Arrêt Contradictoire rendu publiquement par mise à disposition au greffe de la cour d'appel, les parties en ayant été préalablement avisées dans les conditions prévues à l'article 450 alinéa 2 du code de procédure civile,
Signé par Karen STELLA, conseiller, en application de l'article 456 du code de procédure civile, le président étant empêché, et par William BOUKADIA, greffier, auquel la minute a été remise par le magistrat signataire.
* * * *
Mme [D] [H] a été propriétaire d'un appartement dans l'ensemble immobilier ' le belledonne II ' [Adresse 1].
L'appartement a fait l'objet d'une procédure de saisie immobilière.
La société civile immobilière [Y] a acquis l'appartement suivant jugement d'adjudication du 25 février 2021.
Par acte du 10 mai 2021, la SCI [Y] a fait un délivrer à Mme [H] un commandement de quitter les lieux au plus tard le 10 juillet 2021.

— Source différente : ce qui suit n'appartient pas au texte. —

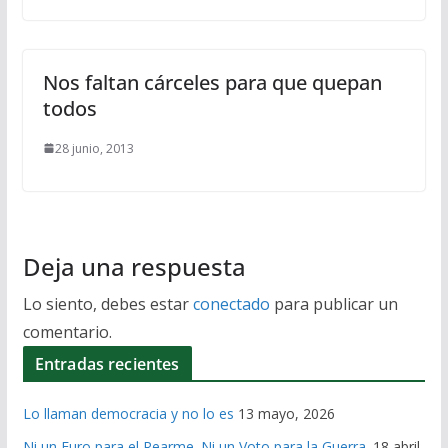
Nos faltan cárceles para que quepan
todos
28 junio, 2013
Deja una respuesta
Lo siento, debes estar
conectado
para publicar un
comentario.
Entradas recientes
Lo llaman democracia y no lo es
13 mayo, 2026
Ni un Euro para el Rearme. Ni un Voto para la Guerra.
18 abril,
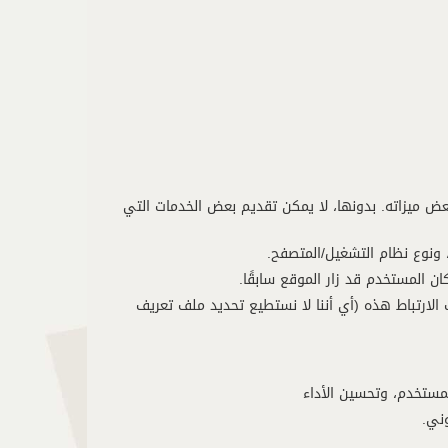
عض ميزاته. بدونها، لا يمكن تقديم بعض الخدمات التي
كان المستخدم قد زار الموقع سابقًا.
لارتباط هذه (أي أننا لا نستطيع تحديد ملف تعريف
مستخدم، وتحسين الأداء
وني.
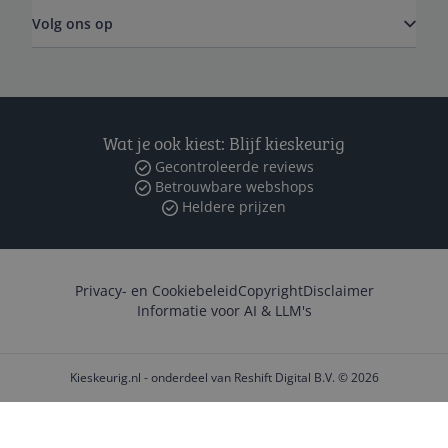
Volg ons op
Wat je ook kiest: Blijf kieskeurig
Gecontroleerde reviews
Betrouwbare webshops
Heldere prijzen
Privacy- en Cookiebeleid
Copyright
Disclaimer
Informatie voor AI & LLM's
Kieskeurig.nl - onderdeel van Reshift Digital B.V. © 2026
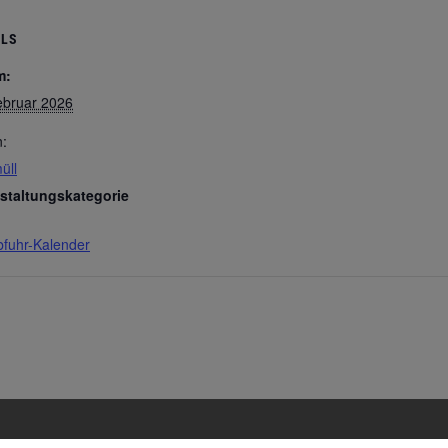
ILS
m:
ebruar 2026
n:
üll
staltungskategorie
bfuhr-Kalender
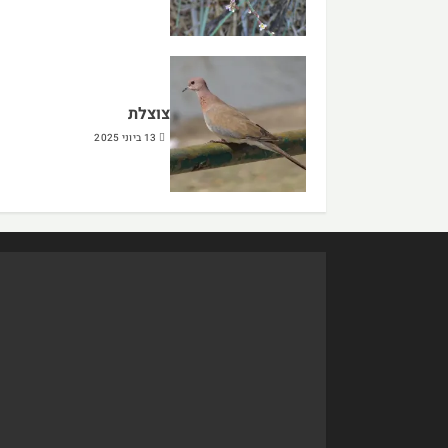
צוצלת
13 ביוני 2025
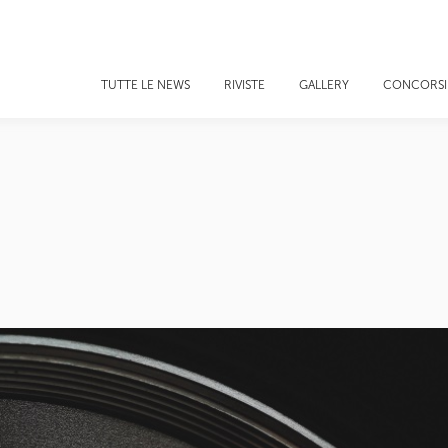
TUTTE LE NEWS
RIVISTE
GALLERY
CONCORSI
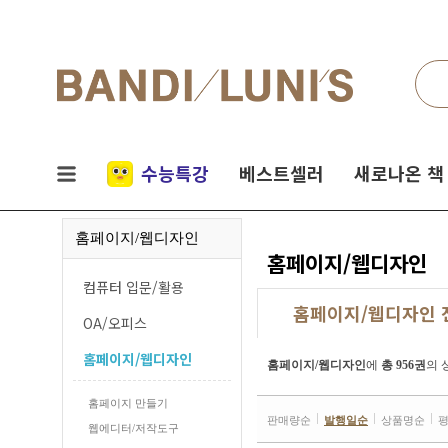
검색
네비게이션
실시간
수능특강
베스트셀러
새로나온 책
인기
홈페이지/웹디자인
책
홈페이지/웹디자인
컴퓨터 입문/활용
홈페이지/웹디자인 
OA/오피스
홈페이지/웹디자인
홈페이지/웹디자인
에
총 956권
의 
홈페이지 만들기
판매량순
발행일순
상품명순
웹에디터/저작도구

Par assignation du 25 février 2022 la société civile immobilière [Y] a fait citer Mme [H] devant le juge des référés aux fins de la voir condamnée à lui verser une indemnité d'occupation mensuelle de 900 € à compter du 1er mars 2021 jusqu'à parfaite libération des lieux, la voir condamnée à lui verser la somme de 9 900 € à titre de provision sur les indemnités d'occupation pour la période du 1er mars 2021 au 31 janvier 2022, outre une indemnité de 2 000 € sur le fondement de l'article 700 et le bénéfice de sa condamnation aux dépens de l'instance.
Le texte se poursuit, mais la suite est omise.